Ihm seien weder Eltern begegnet, die ihre Kinder nicht liebten, noch habe er Kinder getroffen, die ihre Eltern hassten - sie sind überall da, die liebevollen Gefühle füreinander, aber es gelingt häufig nicht, sie auch in entsprechende liebevolle Taten umzusetzen. "Ich liebe meine Frau und wenn ich diese Liebe zu ihr spüre, jetzt zum Beispiel hier in Salzburg, dann wärmt mich dieses Gefühl. Aber was hat meine Frau davon, wenn ich Ihnen hier von meiner Liebe zu ihr erzähle und ihr meine Liebe nicht zeige?"
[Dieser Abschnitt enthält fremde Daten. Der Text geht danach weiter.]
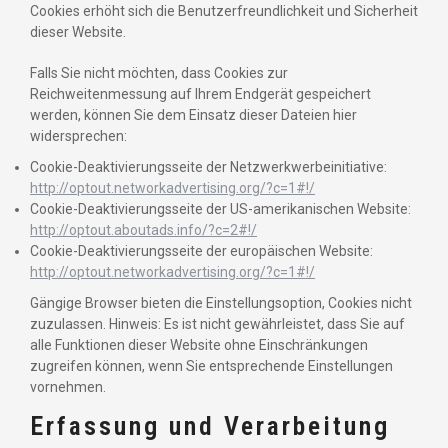
Cookies erhöht sich die Benutzerfreundlichkeit und Sicherheit
dieser Website.
Falls Sie nicht möchten, dass Cookies zur
Reichweitenmessung auf Ihrem Endgerät gespeichert
werden, können Sie dem Einsatz dieser Dateien hier
widersprechen:
Cookie-Deaktivierungsseite der Netzwerkwerbeinitiative:
http://optout.networkadvertising.org/?c=1#!/
Cookie-Deaktivierungsseite der US-amerikanischen Website:
http://optout.aboutads.info/?c=2#!/
Cookie-Deaktivierungsseite der europäischen Website:
http://optout.networkadvertising.org/?c=1#!/
Gängige Browser bieten die Einstellungsoption, Cookies nicht
zuzulassen. Hinweis: Es ist nicht gewährleistet, dass Sie auf
alle Funktionen dieser Website ohne Einschränkungen
zugreifen können, wenn Sie entsprechende Einstellungen
vornehmen.
Erfassung und Verarbeitung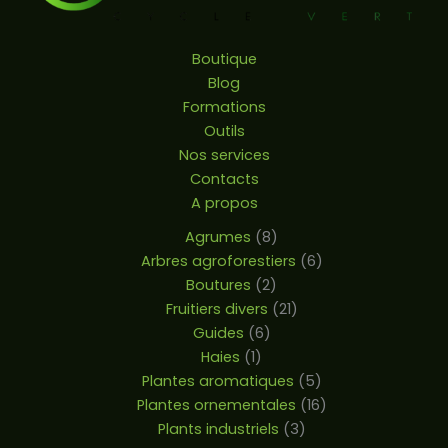
Boutique
Blog
Formations
Outils
Nos services
Contacts
A propos
Agrumes
8
Arbres agroforestiers
6
Boutures
2
Fruitiers divers
21
Guides
6
Haies
1
Plantes aromatiques
5
Plantes ornementales
16
Plants industriels
3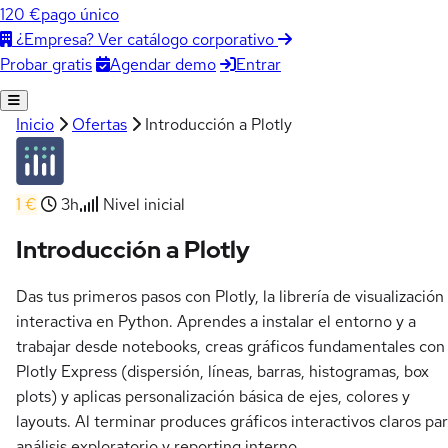
120 €
pago único
¿Empresa? Ver catálogo corporativo
Agendar demo
Entrar
Probar gratis
Inicio
Ofertas
Introducción a Plotly
1 €
3h
Nivel inicial
Introducción a Plotly
Das tus primeros pasos con Plotly, la librería de visualización
interactiva en Python. Aprendes a instalar el entorno y a
trabajar desde notebooks, creas gráficos fundamentales con
Plotly Express (dispersión, líneas, barras, histogramas, box
plots) y aplicas personalización básica de ejes, colores y
layouts. Al terminar produces gráficos interactivos claros pa
análisis exploratorio y reporting interno.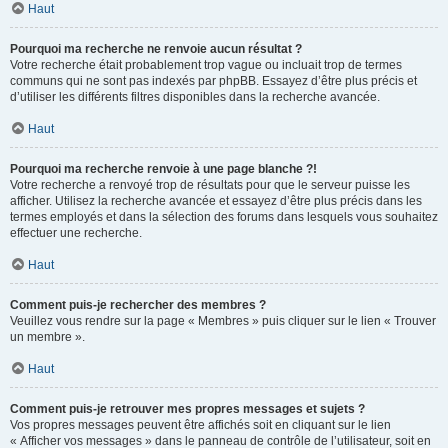
Haut
Pourquoi ma recherche ne renvoie aucun résultat ?
Votre recherche était probablement trop vague ou incluait trop de termes
communs qui ne sont pas indexés par phpBB. Essayez d’être plus précis et
d’utiliser les différents filtres disponibles dans la recherche avancée.
Haut
Pourquoi ma recherche renvoie à une page blanche ?!
Votre recherche a renvoyé trop de résultats pour que le serveur puisse les
afficher. Utilisez la recherche avancée et essayez d’être plus précis dans les
termes employés et dans la sélection des forums dans lesquels vous souhaitez
effectuer une recherche.
Haut
Comment puis-je rechercher des membres ?
Veuillez vous rendre sur la page « Membres » puis cliquer sur le lien « Trouver
un membre ».
Haut
Comment puis-je retrouver mes propres messages et sujets ?
Vos propres messages peuvent être affichés soit en cliquant sur le lien
« Afficher vos messages » dans le panneau de contrôle de l’utilisateur, soit en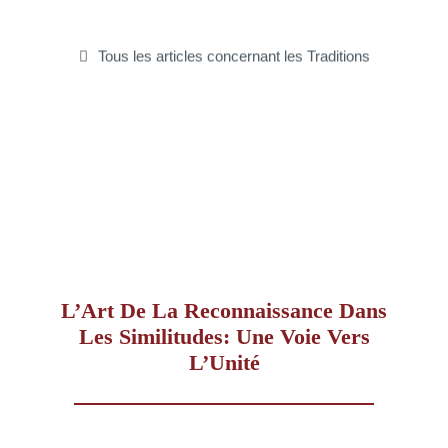
–
Tous les articles concernant les Traditions
AFF
L’Art De La Reconnaissance Dans
Les Similitudes: Une Voie Vers
L’Unité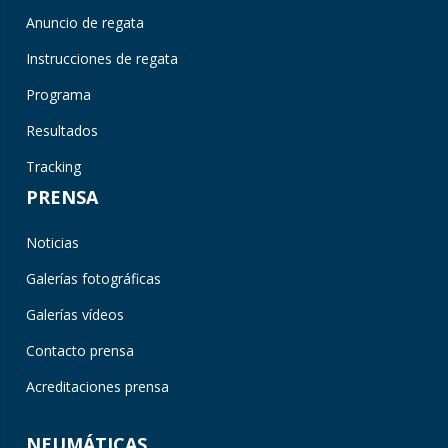
Anuncio de regata
Instrucciones de regata
Programa
Resultados
Tracking
PRENSA
Noticias
Galerías fotográficas
Galerías vídeos
Contacto prensa
Acreditaciones prensa
NEUMÁTICAS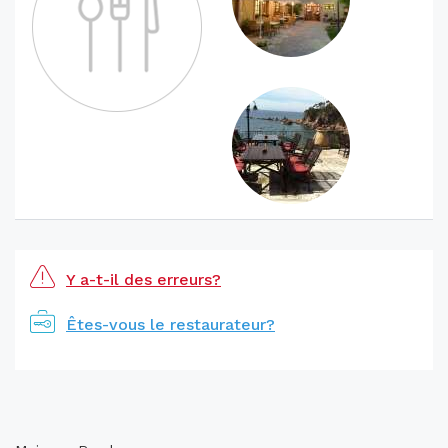
Y a-t-il des erreurs?
Êtes-vous le restaurateur?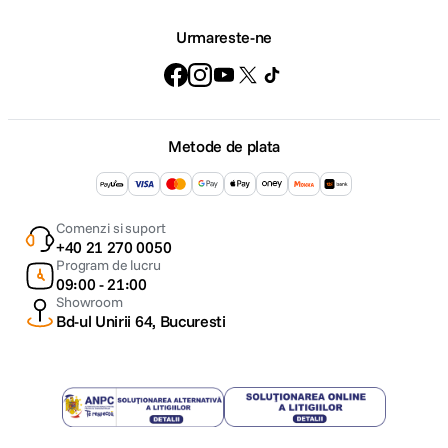
Urmareste-ne
Metode de plata
Comenzi si suport
+40 21 270 0050
Program de lucru
09:00 - 21:00
Showroom
Bd-ul Unirii 64, Bucuresti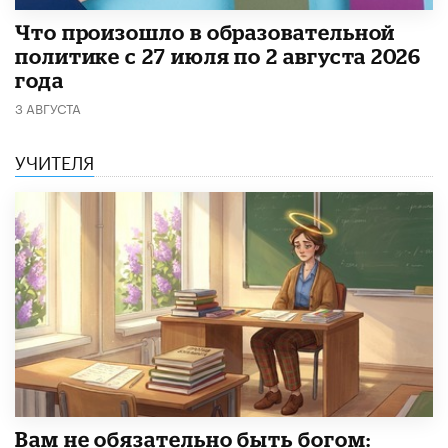
​Что произошло в образовательной
политике с 27 июля по 2 августа 2026
года
3 АВГУСТА
УЧИТЕЛЯ
​Вам не обязательно быть богом: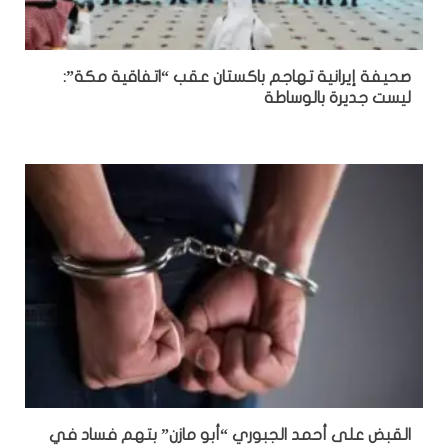
صحيفة إيرانية تهاجم باكستان عقب “اتفاقية مكة”:
ليست جديرة بالوساطة
القبض على أحمد الجبوري “أبو مازن” بتهم فساد في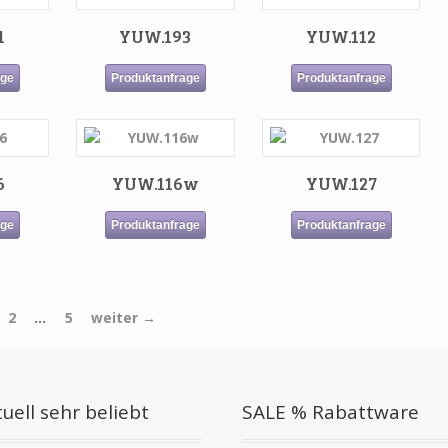
1
YUW.193
YUW.112
age
Produktanfrage
Produktanfrage
6
YUW.116w
YUW.127
age
Produktanfrage
Produktanfrage
2
…
5
weiter →
uell sehr beliebt
SALE % Rabattware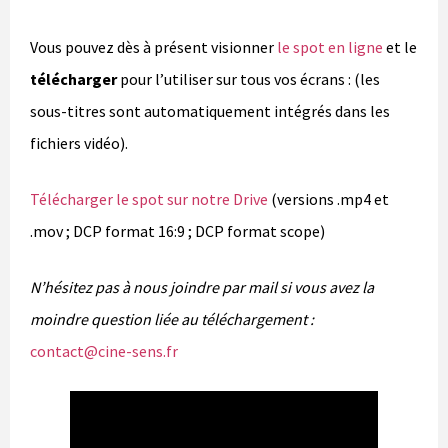
Vous pouvez dès à présent visionner
le spot en ligne
et le
télécharger
pour l’utiliser sur tous vos écrans : (les
sous-titres sont automatiquement intégrés dans les
fichiers vidéo).
Télécharger le spot sur notre Drive
(versions .mp4 et
.mov ; DCP format 16:9 ; DCP format scope)
N’hésitez pas à nous joindre par mail si vous avez la
moindre question liée au téléchargement :
contact@cine-sens.fr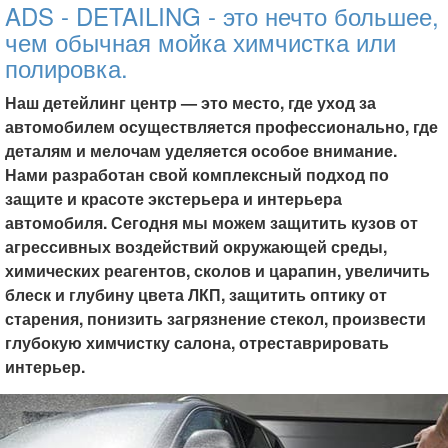
ADS - DETAILING - это нечто большее,
чем обычная мойка химчистка или
полировка.
Наш детейлинг центр — это место, где уход за
автомобилем осуществляется профессионально, где
деталям и мелочам уделяется особое внимание.
Нами разработан свой комплексный подход по
защите и красоте экстерьера и интерьера
автомобиля. Сегодня мы можем защитить кузов от
агрессивных воздействий окружающей среды,
химических реагентов, сколов и царапин, увеличить
блеск и глубину цвета ЛКП, защитить оптику от
старения, понизить загрязнение стекол, произвести
глубокую химчистку салона, отреставрировать
интерьер.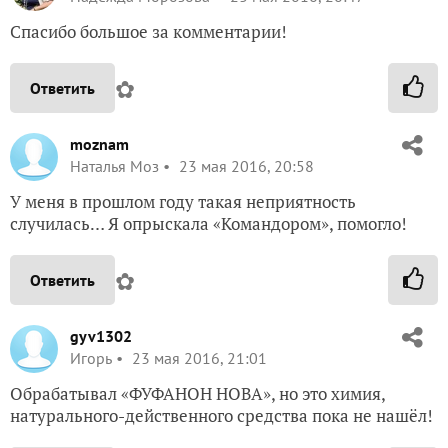
Спасибо большое за комментарии!
✿
Ответить
moznam
Наталья Моз
23 мая 2016, 20:58
У меня в прошлом году такая неприятность
случилась… Я опрыскала «Командором», помогло!
✿
Ответить
gyv1302
Игорь
23 мая 2016, 21:01
Обрабатывал «ФУФАНОН НОВА», но это химия,
натурального-действенного средства пока не нашёл!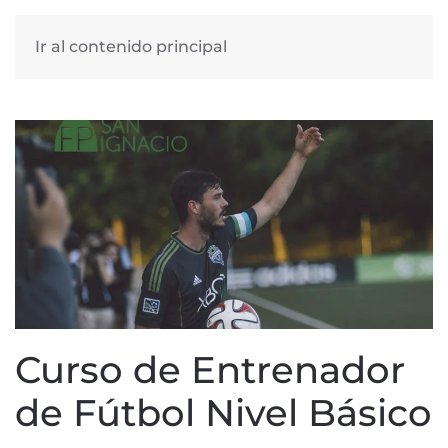
Ir al contenido principal
Curso de Entrenador
de Fútbol Nivel Básico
Eltern empfinden keinen Widerspruch ihrer Gefühle, auswärts liebevoll von ihren Kindern zu erzählen und beim Heimkommen, - genauer gesagt, beim Stolpern über die Schuhe oder die Schultaschen - ihrer Kinder zu schreien: "Du bist so schlampig, aus dir wird nie etwas!" Mit Sprüchen wie diesen drücken Erwachsene aus, dass nicht nur die Handlung des Kindes - zum Beispiel seine Unordnung - falsch ist, sondern das Kind selbst "falsch, unwert" ist. Diese Eltern haben ihre Gefühle "Achtung und Liebe" nicht in entsprechende Taten, den respektvollen, gleichwürdigen Dialog umsetzen können.

Kinder sind kompetent. Sie sind in der Lage, uns Rückmeldungen zu geben, die es uns ermöglichen können, unsere eigene verlorengegangene Kompetenz wiederzugewinnen, und die uns helfen, unsere unfruchtbaren und nicht liebenswerten Handlungsmuster abzulegen.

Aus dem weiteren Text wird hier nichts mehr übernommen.